How license-and-acquihire deals detached capability from the corporate form, restructured AI dealmaking, and rerouted around antitrust.

00OPENING

Premise

JP Morgan paid Andrew Carnegie $480 million for Carnegie Steel in 1901, and welded it onto 200-plus smaller mills to build US Steel, the first billion-dollar corporation in history.

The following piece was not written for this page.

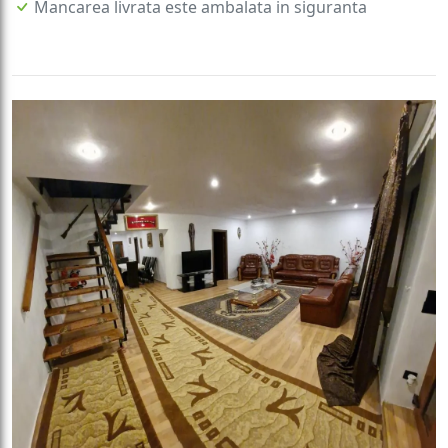
Mancarea livrata este ambalata in siguranta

In 2026 dollars, that math runs north of $17 billion. Morgan bought the entity, and the entity contained the asset. Buying one got you the other.

That logic ran for a century: acquirers paid for entities, entities held the value, and the company was the unit of consolidation. Integration meant absorbing the whole thing, books and boilers and people and lawsuits all stitched together inside the parent.

The legal scaffolding assumed the same shape; corporate law treated the firm as a fictional person with a continuous existence, capable of owning property, employing workers, signing contracts, and being acquired as a unit. Antitrust law inherited that assumption. The Sherman Act of 1890 and the Clayton Act of 1914 both presupposed that competitive harm flows through the buying and selling of corporate entities, and a century of jurisprudence followed the same furrow.

In March 2024, Microsoft inverted it.

The company paid $620 million for a non-exclusive license to Inflection AI’s models, plus $30 million to settle legal claims arising from mass hiring. Mustafa Suleyman and Karen Simonyan led roughly 70 of Inflection’s 90 employees across the street to Microsoft, and Suleyman became CEO of Microsoft AI.

Inflection — the legal entity — kept breathing, and its investors got their $1.3 billion back. But everything that mattered had already left the building.

This is the new geometry: the acquirer no longer needs the company to get the capability; the capability detaches from the corporate form and walks out under its own power.

01

How far it spread

The gut and release acquisition has hardened into the standard operating procedure of AI dealmaking. In June 2024, Amazon ran the same play on Adept AI; roughly two-thirds of the staff joined Amazon, the founders included — while the company kept a husk and a payment.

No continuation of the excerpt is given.